Internal combustion engines, including diesel engines, gasoline engines, gaseous fuel-powered engines, and other engines known in the art, may exhaust a complex mixture of air pollutants. The air pollutants may be composed of gaseous and solid compounds, including particulate matter, nitrogen oxides (NOx), and sulfur compounds. Due to heightened environmental concerns, exhaust emission standards have become increasingly stringent. The amount of pollutants emitted from an engine may be regulated depending on the type, size, and/or class of engine. One method that has been implemented by engine manufacturers to comply with the regulation of NOx exhausted to the environment has been to implement a strategy called selective catalytic reduction (SCR).
SCR is a process by which gaseous or liquid reductant (e.g., urea or ammonia) is added to the flow of exhaust from an engine. The combined flow is then absorbed onto a catalyst. The reductant reacts with NOx in the flow of exhaust to form H2O and N2. SCR may be more effective when a ratio of NO to NO2 in the flow of exhaust supplied to the SCR catalyst is about 50:50. Some engines, however, may produce a flow of exhaust having a NO to NO2 ratio of approximately 95:5. In order to increase the relative amount of NO2 to achieve a NO to NO2 ratio of closer 50:50, a diesel oxidation catalyst (DOC) may be located upstream of the SCR catalyst to convert NO to NO2.

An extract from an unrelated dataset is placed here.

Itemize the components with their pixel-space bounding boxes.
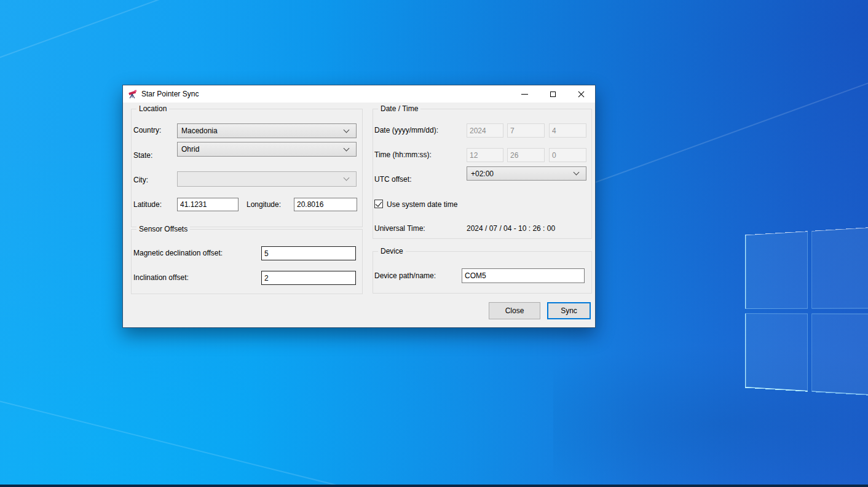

One system that includes a DOC to increase a relative amount of NO2 in a flow of exhaust is described in U.S. Pat. No. 6,846,464 (the '464 patent) issued to Montreuil et al. The '464 patent describes a catalytic device including two chambers. The first chamber includes tubes coated with a catalytic material such as platinum that oxidizes NO and hydrocarbons. The second chamber includes tubes coated with a catalytic material such as palladium that oxidizes NO and hydrocarbons. An SCR catalyst is provided downstream from the two chambers of the catalytic device.
Although the system of the '464 patent may provide an oxidation catalyst that increases the amount of NO2 in the flow of exhaust, all of the tubes of the oxidation catalyst are coated with an NO oxidizing material, such as platinum or palladium. Therefore, the entire flow of exhaust contacts either the platinum or the palladium coating on the oxidation catalyst. As a result, there is a risk of providing too much NO2 compared to NO. When there is too much NO2, NOx reduction in the reduction catalyst is much slower, and therefore, a larger reduction catalyst is necessary to effectively reduce NOx in the flow of exhaust.
The disclosed system is directed to overcoming one or more of the problems set forth above.